Раб и Царь - Александр Смирнов
Шрифт:
Интервал:
Закладка:
От его слов у меня мурашки побежали по спине.
После уроков у нас был классный час. Мы должны были выбрать старосту класса. Учительница предложила нам выдвигать кандидатуры и села за свой стол, не мешая познавать первые уроки демократии. Моментально в классе поднялся крик. Каждый хотел предложить на эту должность своего приятеля или подругу. При этом каждый старался отвести под любым предлогом кандидатуру товарища и приукрасить свою. Учительница сидела за столом и только улыбалась. Видимо, она намеренно решила не вмешиваться в выбор учеников, для того чтобы взять инициативу в свои руки только после того, как класс зайдёт в тупик.

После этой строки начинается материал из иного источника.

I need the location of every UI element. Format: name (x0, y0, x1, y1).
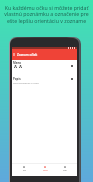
button[interactable]: Očká (36, 164, 54, 176)
button[interactable]: Menu (12, 49, 77, 60)
staticText: Zoznam očiek (17, 53, 38, 57)
button[interactable]: Popis (12, 77, 77, 91)
button[interactable]: Kalendár (15, 164, 33, 176)
staticText: Popis (13, 77, 21, 81)
staticText: Ku každému očku si môžete pridať vlastnú… (3, 4, 90, 25)
button[interactable]: Nastavenia (56, 164, 74, 176)
staticText: Očká (43, 169, 48, 172)
staticText: Kal (23, 169, 26, 172)
staticText: Viac (63, 169, 67, 172)
staticText: Meno (13, 61, 22, 65)
button[interactable]: Meno (12, 60, 77, 76)
staticText: Text poznámky k očku (13, 81, 39, 84)
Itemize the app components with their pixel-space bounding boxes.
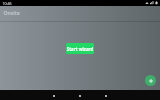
button[interactable]: Home bbox=[76, 92, 84, 100]
button[interactable]: Recents bbox=[102, 92, 110, 100]
staticText: Start wizard bbox=[66, 46, 94, 52]
staticText: Onsite bbox=[3, 9, 20, 16]
staticText: 10:46 bbox=[2, 1, 12, 6]
button[interactable]: Add bbox=[145, 75, 156, 86]
button[interactable]: Onsite bbox=[3, 6, 20, 18]
button[interactable]: Start wizard bbox=[66, 43, 94, 54]
button[interactable]: Back bbox=[50, 92, 58, 100]
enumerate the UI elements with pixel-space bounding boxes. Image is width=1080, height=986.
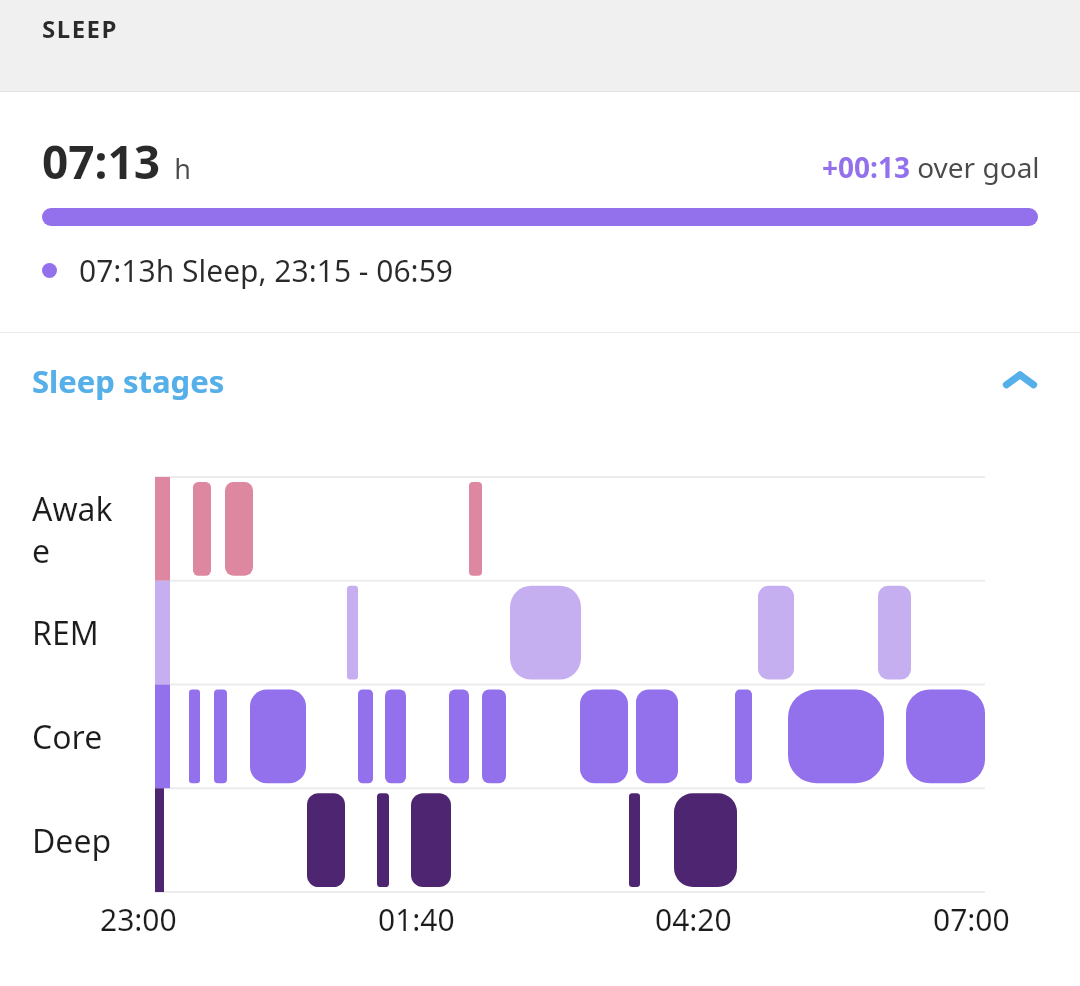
- staticText: +00:13 over goal: [822, 148, 1040, 186]
- staticText: 01:40: [378, 899, 455, 940]
- staticText: 07:13h Sleep, 23:15 - 06:59: [79, 250, 453, 291]
- staticText: Awak e: [32, 487, 113, 572]
- staticText: Sleep stages: [32, 360, 225, 402]
- staticText: 07:00: [933, 899, 1010, 940]
- staticText: 23:00: [100, 899, 177, 940]
- staticText: Deep: [32, 819, 112, 863]
- button[interactable]: Sleep stages: [0, 333, 1080, 429]
- staticText: 04:20: [655, 899, 732, 940]
- staticText: REM: [32, 611, 99, 655]
- staticText: SLEEP: [42, 12, 118, 45]
- button[interactable]: Collapse sleep stages: [996, 357, 1044, 405]
- staticText: Core: [32, 715, 103, 759]
- staticText: 07:13 h: [42, 130, 191, 193]
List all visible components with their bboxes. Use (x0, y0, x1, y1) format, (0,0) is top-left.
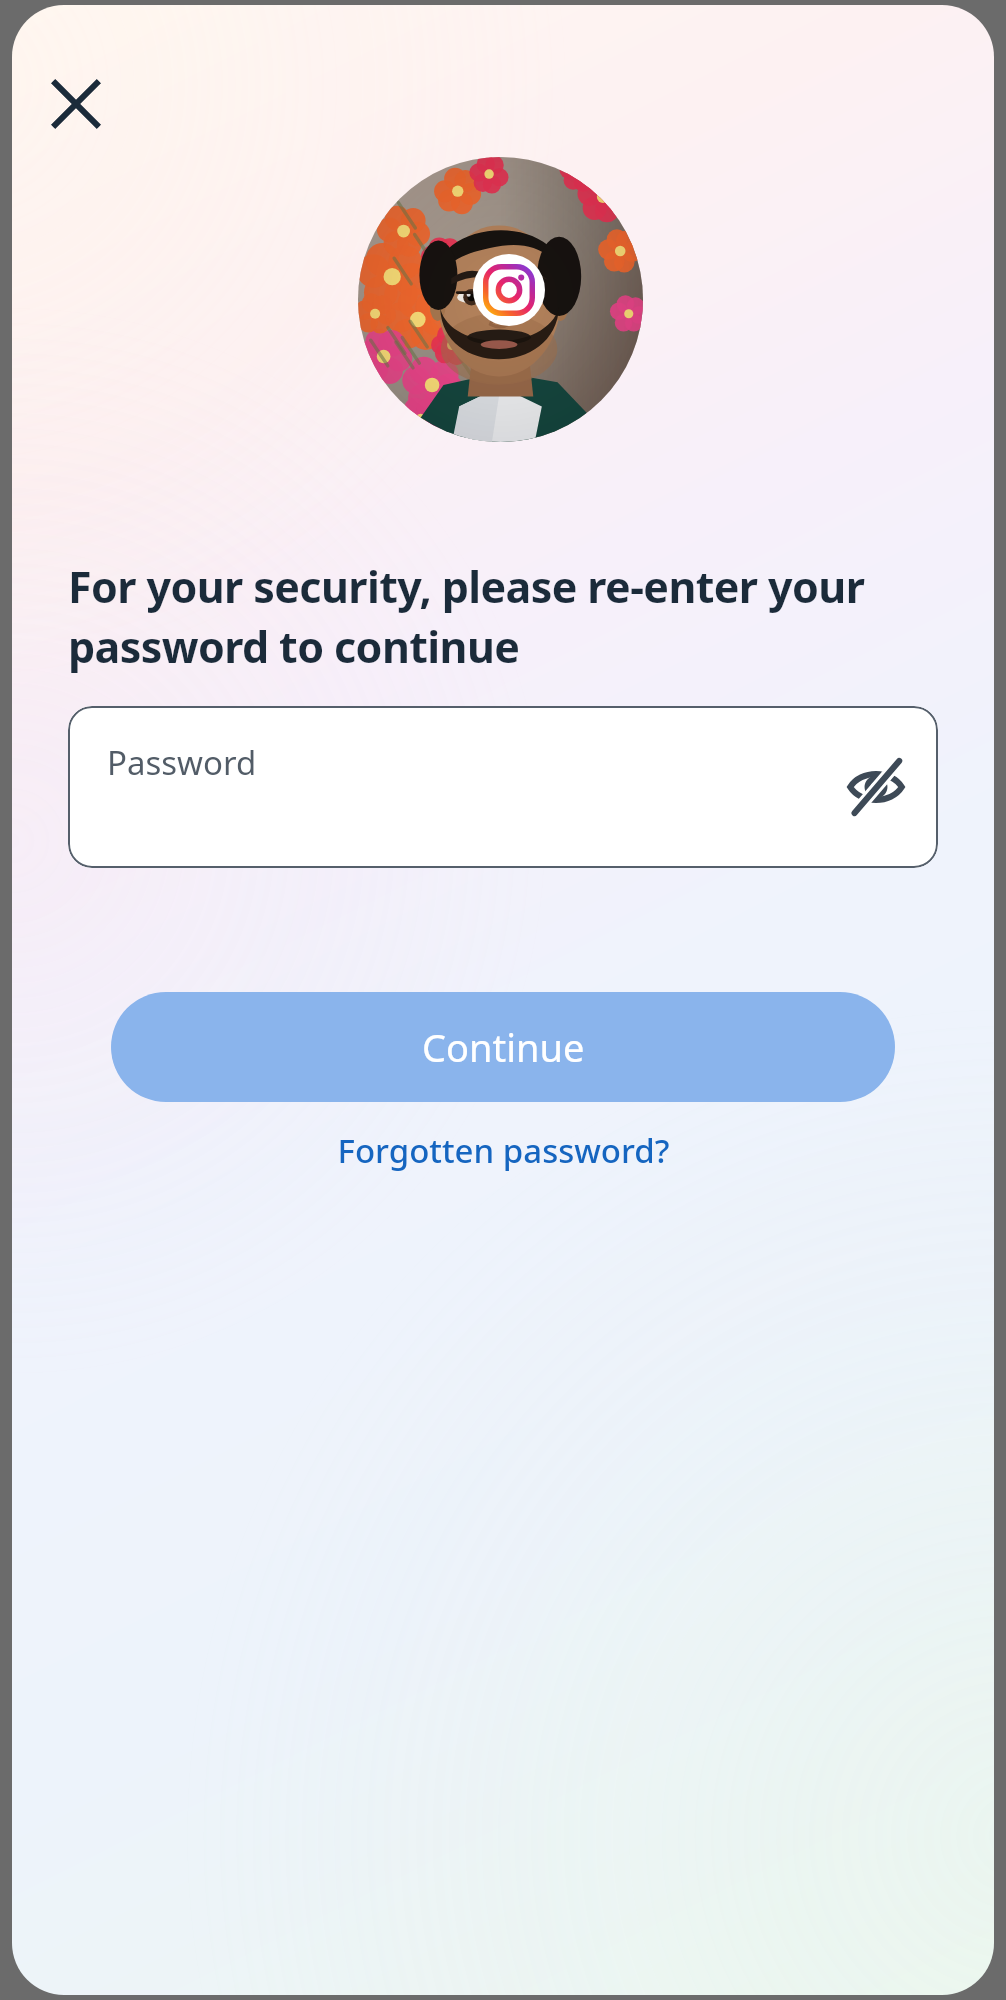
button[interactable]: Forgotten password? (319, 1116, 688, 1185)
staticText: Password (107, 740, 257, 785)
staticText: For your security, please re-enter your … (68, 557, 946, 676)
staticText: Forgotten password? (337, 1128, 670, 1173)
staticText: Continue (422, 1021, 585, 1073)
button[interactable]: Show password (836, 747, 916, 827)
button[interactable]: Continue (111, 992, 895, 1102)
button[interactable]: Close (43, 71, 109, 137)
button[interactable]: Password (68, 706, 938, 868)
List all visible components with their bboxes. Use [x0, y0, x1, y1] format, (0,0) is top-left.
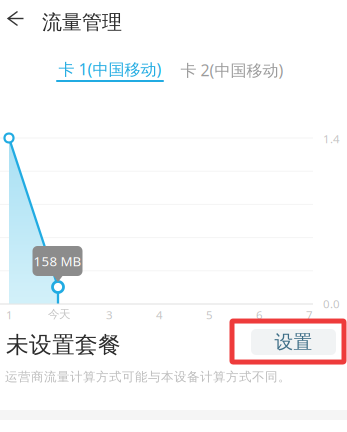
staticText: 1 — [6, 307, 13, 323]
staticText: 5 — [206, 307, 213, 323]
button[interactable]: 卡 1(中国移动) — [56, 58, 164, 82]
staticText: 4 — [156, 307, 163, 323]
staticText: 7 — [306, 307, 313, 323]
staticText: 卡 1(中国移动) — [58, 58, 162, 80]
staticText: 流量管理 — [42, 10, 122, 35]
staticText: 1.4 — [323, 131, 340, 147]
staticText: 运营商流量计算方式可能与本设备计算方式不同。 — [5, 369, 291, 385]
staticText: 0.0 — [323, 296, 340, 312]
staticText: 6 — [256, 307, 263, 323]
staticText: 158 MB — [34, 252, 82, 270]
button[interactable]: 卡 2(中国移动) — [178, 58, 286, 82]
button[interactable]: Back — [0, 0, 34, 37]
staticText: 设置 — [274, 330, 312, 353]
staticText: 今天 — [48, 307, 70, 321]
staticText: 未设置套餐 — [6, 331, 121, 359]
staticText: 3 — [106, 307, 113, 323]
button[interactable]: 设置 — [251, 329, 336, 355]
staticText: 卡 2(中国移动) — [180, 59, 284, 81]
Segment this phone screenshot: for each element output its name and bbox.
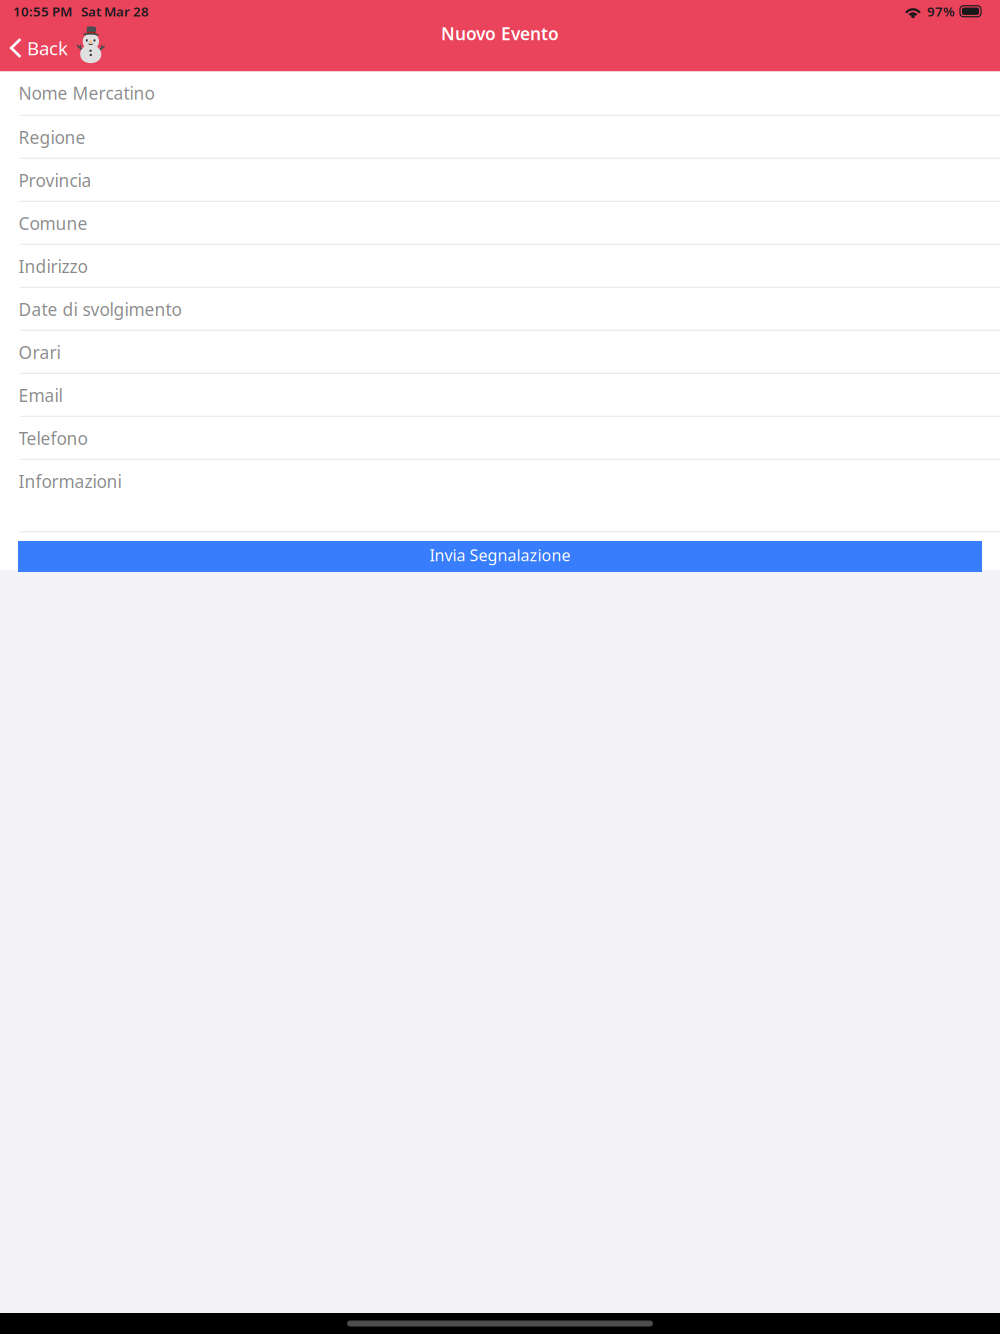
staticText: Telefono <box>18 427 88 450</box>
button[interactable]: Mercatini di Natale <box>74 30 108 66</box>
staticText: Sat Mar 28 <box>81 2 149 20</box>
staticText: Date di svolgimento <box>18 298 182 321</box>
button[interactable]: Informazioni <box>0 460 1000 532</box>
staticText: 10:55 PM <box>13 2 72 20</box>
staticText: Back <box>27 36 68 60</box>
button[interactable]: Regione <box>0 116 1000 159</box>
button[interactable]: Email <box>0 374 1000 417</box>
staticText: Nome Mercatino <box>18 82 154 104</box>
staticText: Regione <box>18 126 86 149</box>
button[interactable]: Invia Segnalazione <box>18 541 982 572</box>
button[interactable]: Orari <box>0 331 1000 374</box>
staticText: Nuovo Evento <box>441 22 559 45</box>
staticText: Provincia <box>18 169 92 192</box>
staticText: Informazioni <box>18 470 122 493</box>
staticText: Email <box>18 384 62 407</box>
staticText: ⛄ <box>70 26 112 64</box>
staticText: Invia Segnalazione <box>430 544 570 566</box>
button[interactable]: Nome Mercatino <box>0 72 1000 116</box>
button[interactable]: Telefono <box>0 417 1000 460</box>
button[interactable]: Back <box>0 30 74 66</box>
button[interactable]: Comune <box>0 202 1000 245</box>
staticText: Orari <box>18 341 60 364</box>
staticText: 97% <box>927 2 955 20</box>
button[interactable]: Date di svolgimento <box>0 288 1000 331</box>
button[interactable]: Indirizzo <box>0 245 1000 288</box>
staticText: Indirizzo <box>18 255 88 278</box>
button[interactable]: Provincia <box>0 159 1000 202</box>
staticText: Comune <box>18 212 88 235</box>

Мало-помалу шум стал стихать, и среди детских голосов всё чаще и чаще стало звучать имя Никиты Петрова. Учительница уже собралась вмешаться в ход собрания, как неожиданно встал Раб.
А я считаю, что Никита не может быть старостой, — неожиданно заявил он.
Шум в классе сразу прекратился.
И почему же ты так считаешь? — поинтересовалась учительница.
Потому что он учится неважно. У него по математике тройка, а ещё, потому что он трус, — ответил Раб.
Во-первых, мы здесь не математика выбираем, а старосту, а во-вторых, почему ты считаешь его трусом?
Командир должен быть всегда лучше своих подчинённых, значит, и учиться он должен лучше всех.
Ну, а что ты скажешь на счёт труса. Такие слова нельзя так просто говорить. Надеюсь, ты понимаешь это?
Он сам не выдвигал себя на эту должность, значит, он боится.
Он не боится, а стесняется, — выкрикнул Мишка. — Себя предлагать неприлично.
Боится или стесняется, это одно и то же, — тут же ответил Раб. — Какой же он командир, если он застенчивый как девица.
А ты сам кого предлагал? — уже не говорил, а кричал Мишка. — Я что-то твоего голоса вообще не слышал.
Я себя предлагаю, — спокойно ответил Раб.
В классе воцарилось гробовое молчание.
Во-первых, я учусь лучше Никиты, а во-вторых, в классе все уважают меня.
Тебя не уважают, а боятся, потому что ты к старшеклассникам бегаешь.
Это ты так говоришь, потому что завидуешь мне. Тебя-то никто не предлагал. А себя назвать у тебя смелости не хватило.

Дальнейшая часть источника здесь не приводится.